The £42m project to turn Paisley Museum into a world-class destination expected to bring huge volumes of new life and footfall to the town have taken a step forward – after planning permission was granted.
The Category A-listed Victorian building is being transformed into a leading European museum telling the unique stories of a town known around the world for the Pattern which carries its name.
Members of Renfrewshire Council’s Communities, Housing and Planning Board today gave the green light to planning permission for an extension and external alterations plus listed building consent – meaning work can start next year.
The reimagined museum is expected to draw audiences of 125,000 people a year – almost four times current numbers – from Scotland, the UK and abroad when it reopens in 2022.
The designs produced by international architects AL_A – led by Stirling Prize winner Amanda Levete – include:
– a fully-accessible entrance courtyard and dramatic red glazed entrance hall, creating a dynamic and inviting presence on the High Street and a contemporary face for the museum;
– a new wing to the west of the existing building providing step-free access through the museum to the Coats Observatory (the oldest public observatory in Scotland);
– an attractive outdoor garden, creating a new public space for the town, and opening up previously-hidden views of the observatory while reconnecting it and the museum to the town’s High Street;
– internal renovations to improve accessibility and circulation and extend the museum into the space formerly occupied by Paisley Central Library, allowing the museum to more than double the number of objects on display to 1,200;
– an interactive weaving studio keeping alive the town’s traditional textile skills;
In their response to the consultation, Historic Environment Scotland welcomed the proposal, which they described as ‘very positive, well justified’, and said the plans ‘sensitively respond to the building and the requirement to provide step-free access’.
The Paisley Museum Reimagined scheme is the flagship project within Renfrewshire Council’s £100m investment in cultural venues and outdoor spaces – designed to use the town’s internationally-significant cultural and heritage story to change its future.
Cllr Marie McGurk, convener of Renfrewshire Council’s Communities, Housing and Planning Board, said: “The Paisley Museum Reimagined project is at the heart of our bold plans to transform Paisley town centre in the years ahead – we are delighted it was able to pass this important milestone today.
“The designs which have been produced blend the old and the new – they will create a 21st-century visitor experience while preserving a key part of our fantastic architectural legacy, and ensure this much-loved building can stay at the heart of life in the area for generations to come.
“Paisley’s name is already known around the world – and when the museum reopens in 2022 it will allow us to invite the world to come back to Paisley, providing new opportunities, life and footfall for the town centre and wider Renfrewshire area.”
The project is expected to create a £79m boost for the local economy over 30 years, with 138 jobs supported during construction, and 48.5 jobs per year through revenue and visitor spending.

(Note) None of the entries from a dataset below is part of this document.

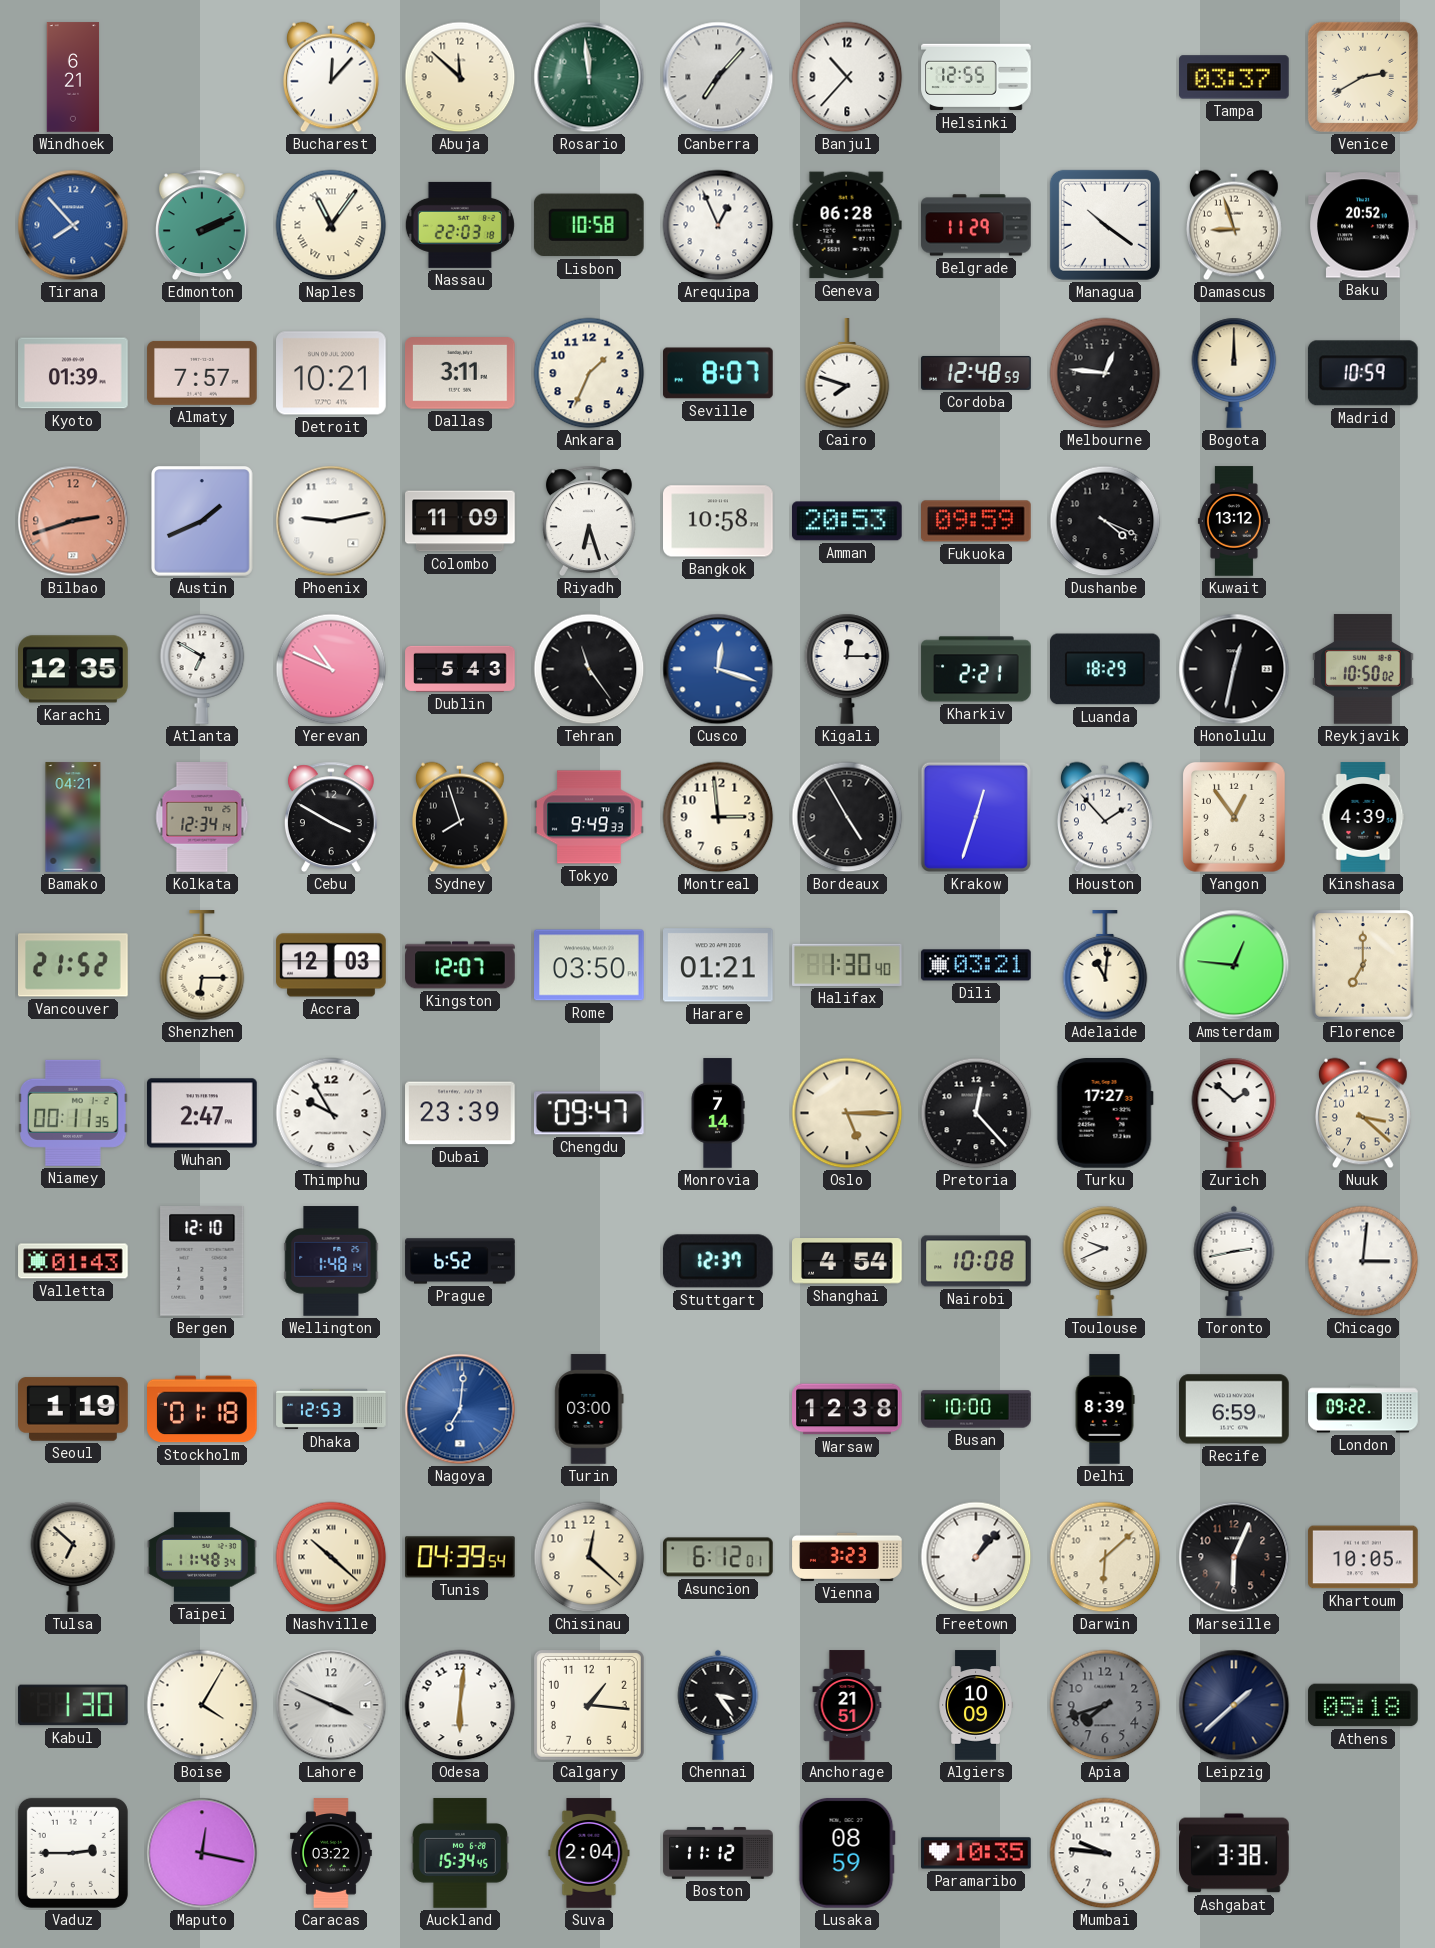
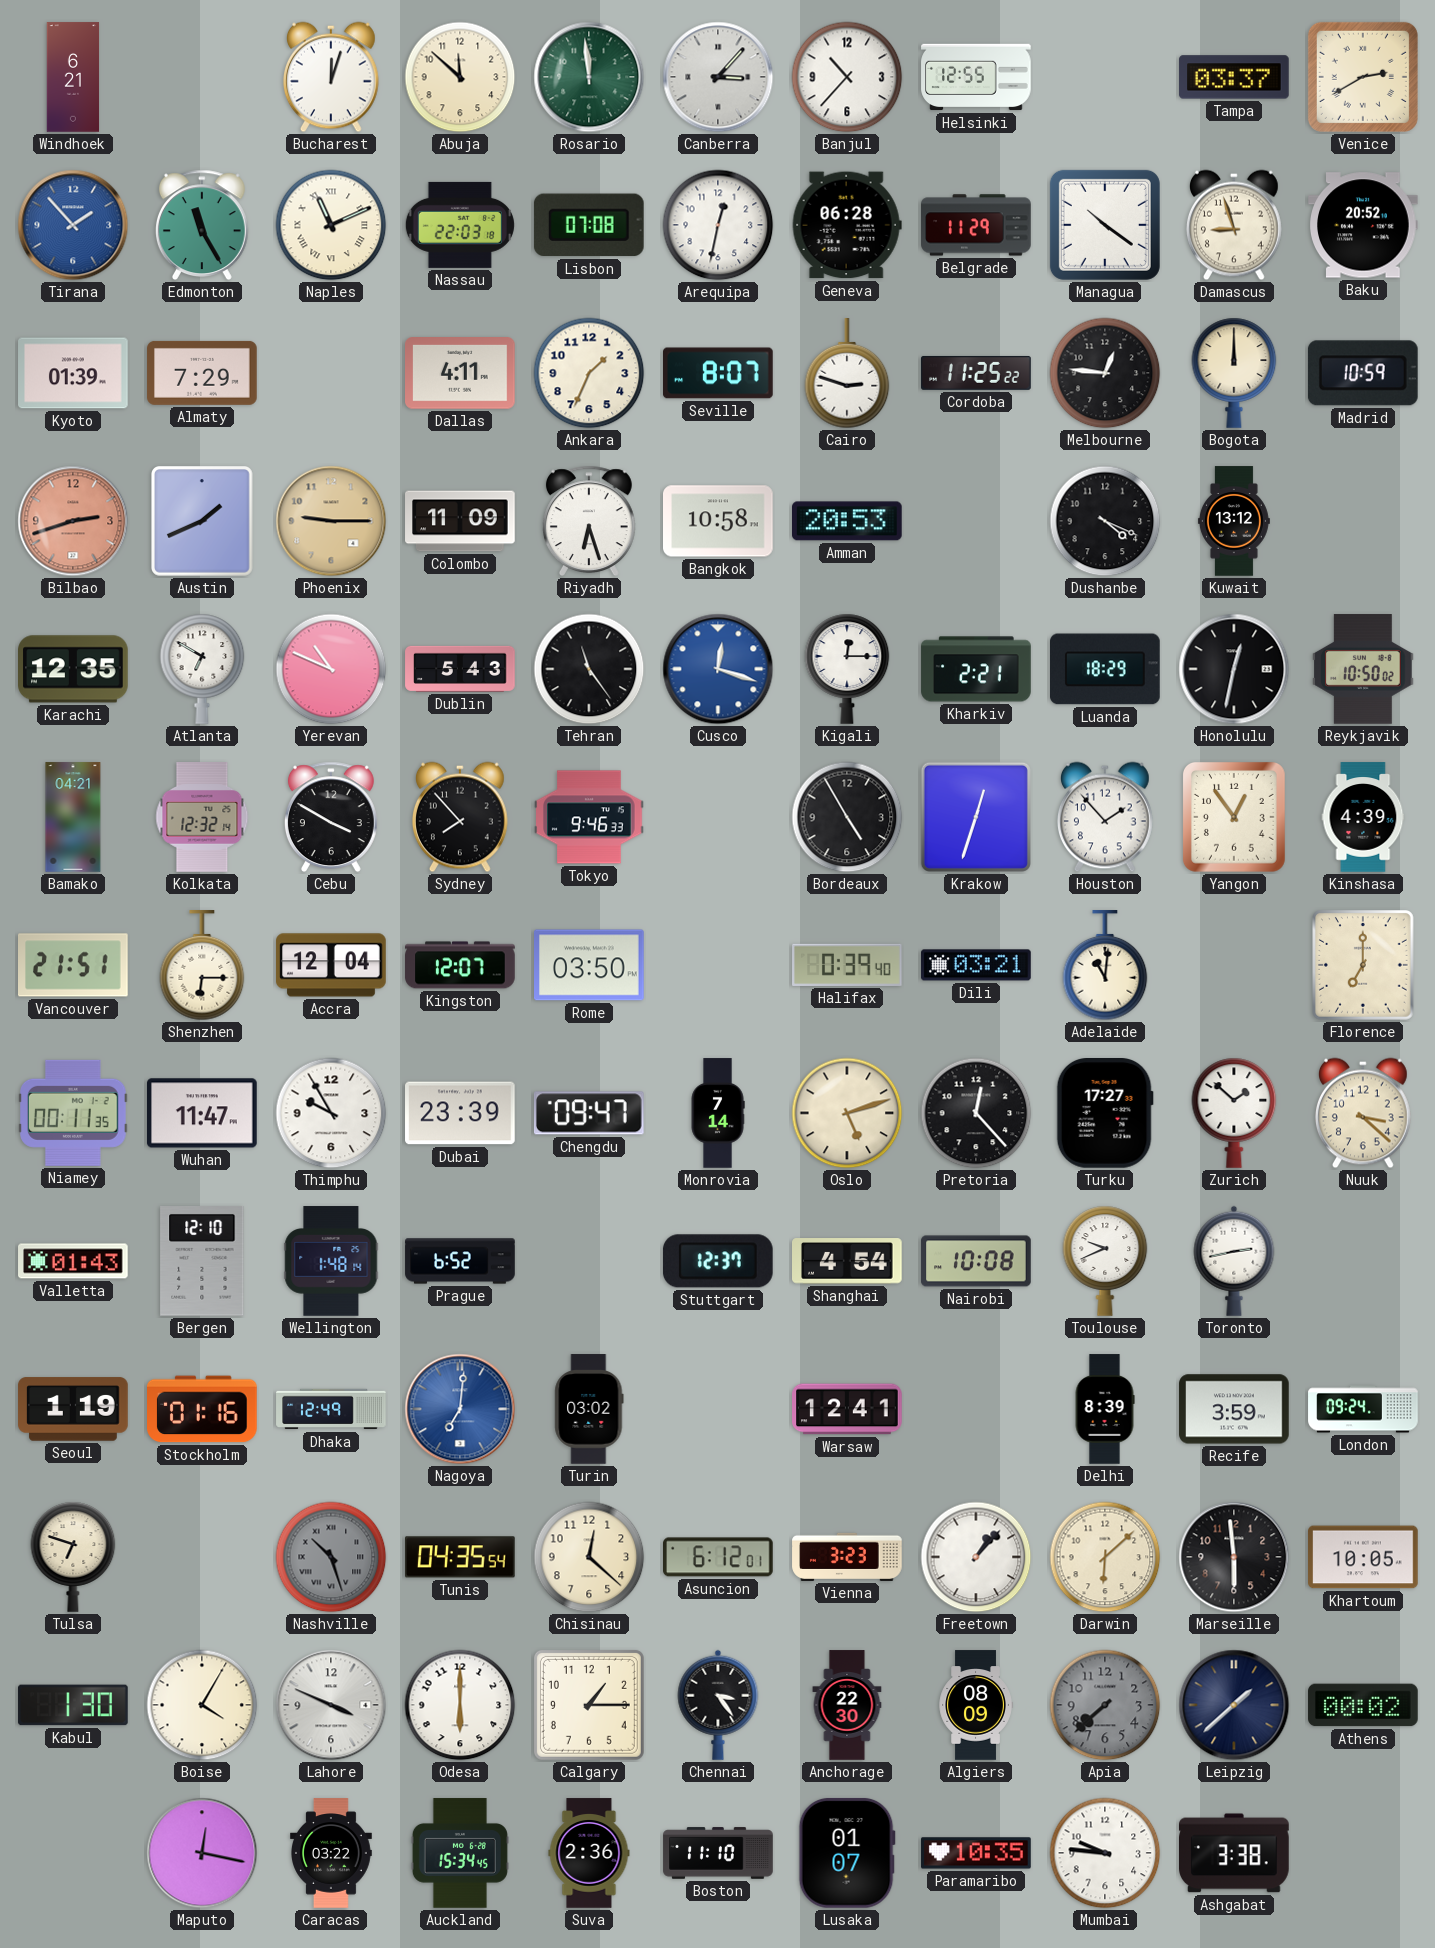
Bucharest: 12:07 -> 12:03
Canberra: 7:07 -> 3:07
Tirana: 7:53 -> 1:53
Edmonton: 2:11 -> 11:25
Naples: 11:06 -> 11:11
Lisbon: 10:58 -> 07:08
Arequipa: 12:56 -> 12:32
Almaty: 7:57 -> 7:29
Detroit: 10:21 -> none
Dallas: 3:11 -> 4:11
Cairo: 7:48 -> 2:48
Cordoba: 12:48 -> 11:25
Phoenix: 9:13 -> 9:15
Phoenix dial: white -> champagne
Fukuoka: 09:59 -> none
Kolkata: 12:34 -> 12:32
Sydney: 7:57 -> 7:53
Tokyo: 9:49 -> 9:46
Montreal: 2:59 -> none
Vancouver: 21:52 -> 21:51
Accra: 12:03 -> 12:04
Harare: 01:21 -> none
Halifax: 1:30 -> 0:39
Amsterdam: 12:46 -> none
Wuhan: 2:47 -> 11:47
Oslo: 5:15 -> 5:12
Chicago: 3:01 -> none
Stockholm: 01:18 -> 01:16
Dhaka: 12:53 -> 12:49
Turin: 03:00 -> 03:02
Warsaw: 12:38 -> 12:41
Busan: 10:00 -> none
Recife: 6:59 -> 3:59
London: 09:22 -> 09:24
Tulsa: 6:52 -> 6:48
Taipei: 11:48 -> none
Nashville: 10:22 -> 10:27
Nashville dial: cream -> grey
Tunis: 04:39 -> 04:35
Marseille: 6:04 -> 5:59
Odesa: 6:01 -> 6:00
Calgary: 1:16 -> 1:15
Anchorage: 21:51 -> 22:30
Algiers: 10:09 -> 08:09
Apia: 7:42 -> 7:38
Athens: 05:18 -> 00:02
Vaduz: 2:45 -> none
Suva: 2:04 -> 2:36
Boston: 11:12 -> 11:10
Lusaka: 08:59 -> 01:07
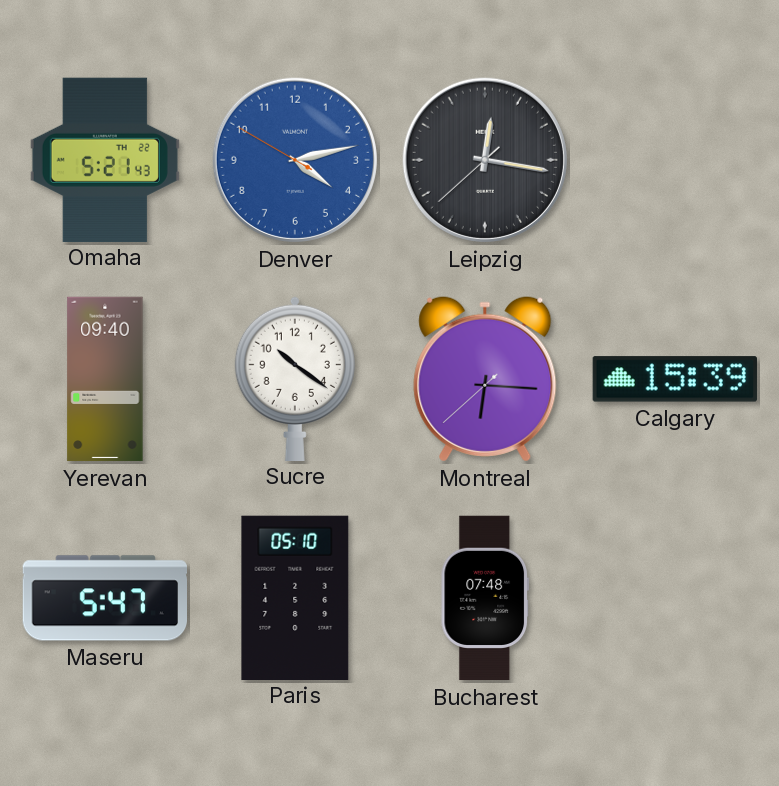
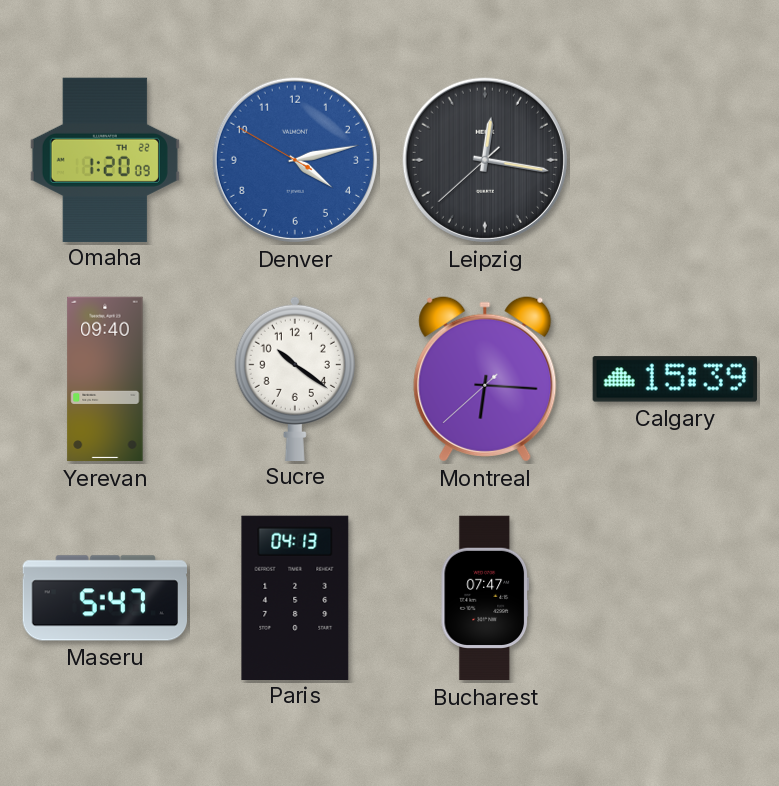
Omaha: 5:21 -> 1:20
Paris: 05:10 -> 04:13
Bucharest: 07:48 -> 07:47
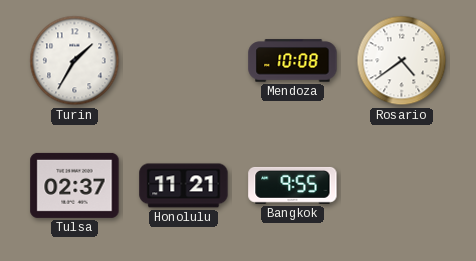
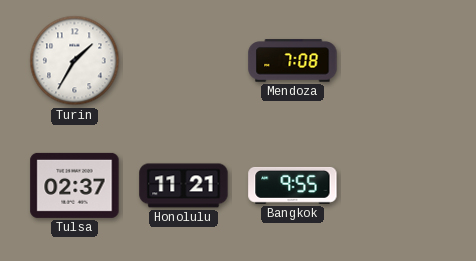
Mendoza: 10:08 -> 7:08
Rosario: 4:39 -> none
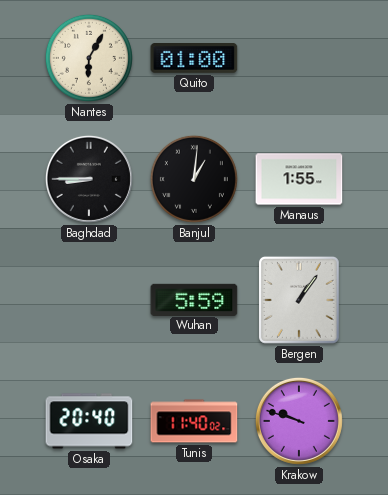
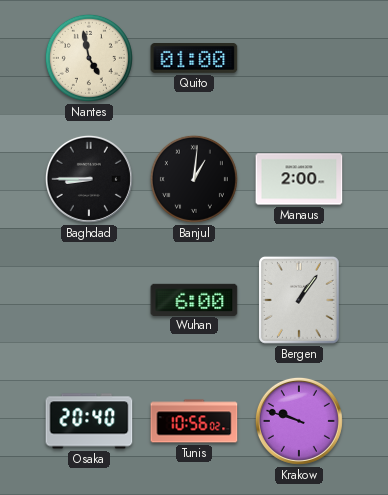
Nantes: 6:05 -> 4:58
Manaus: 1:55 -> 2:00
Wuhan: 5:59 -> 6:00
Tunis: 11:40 -> 10:56
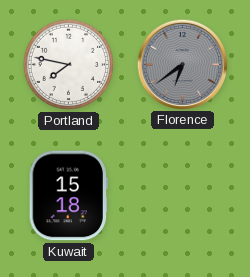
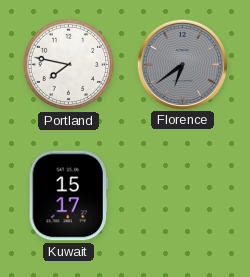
Kuwait: 15:18 -> 15:17
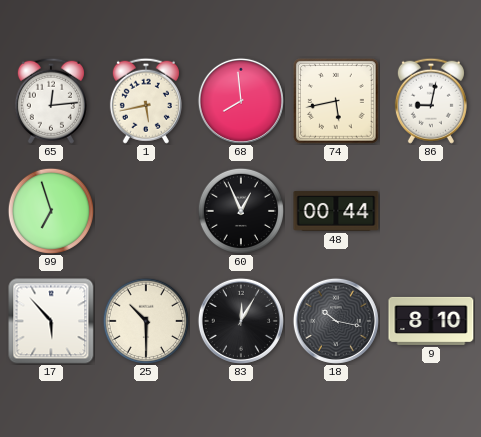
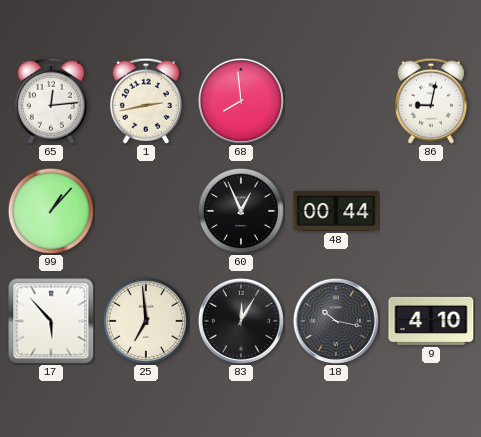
1: 5:43 -> 2:43
74: 5:43 -> none
99: 6:57 -> 1:07
25: 10:30 -> 6:59
9: 8:10 -> 4:10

It already includes Round One funding from the National Lottery Heritage Fund, with funding confirmed from the Scottish Government, and their Regeneration Capital Grant Fund.
Paisley Museum Reimagined Ltd has been set up as a new fundraising company to oversee the project’s fundraising strategy and capital appeal.
The project is being co-designed in partnership with the community – the project team have already worked with hundreds of local people and groups to capture and help tell their stories.
Paisley Museum was opened in 1871, designed by renowned Glasgow architect Sir John Honeyman. The building was gifted to the town by Sir Peter Coats of the Coats family, whose Paisley-based thread-making empire stretched around the world.
Renfrewshire’s collections are among the best in Scotland and include the world’s largest collection of Paisley shawls and pattern books, artwork from the world-renowned Glasgow Boys, one of Scotland’s best collections of studio ceramics, and a unique offering of mediaeval manuscripts dating back to before the Reformation.
Paisley’s collections remain available to the public while the work is happening – at Paisley: The Secret Collection, the only publicly-accessible museum store on a UK high street.
The museum transformation is the flagship project within Renfrewshire Council’s £100m investment in venues and outdoor spaces aimed at using Paisley’s unique and internationally-significant cultural and heritage story to transform the area’s future.
Other current investments in Paisley include turning the town’s Victorian Town Hall into a landmark entertainment venue to preserve its place at the heart of life in the town, a new learning and cultural hub offering library services in a formerly-vacant retail unit on the town’s High St, and an extension and upgrade to the town’s Arts Centre, for which designs have just been released.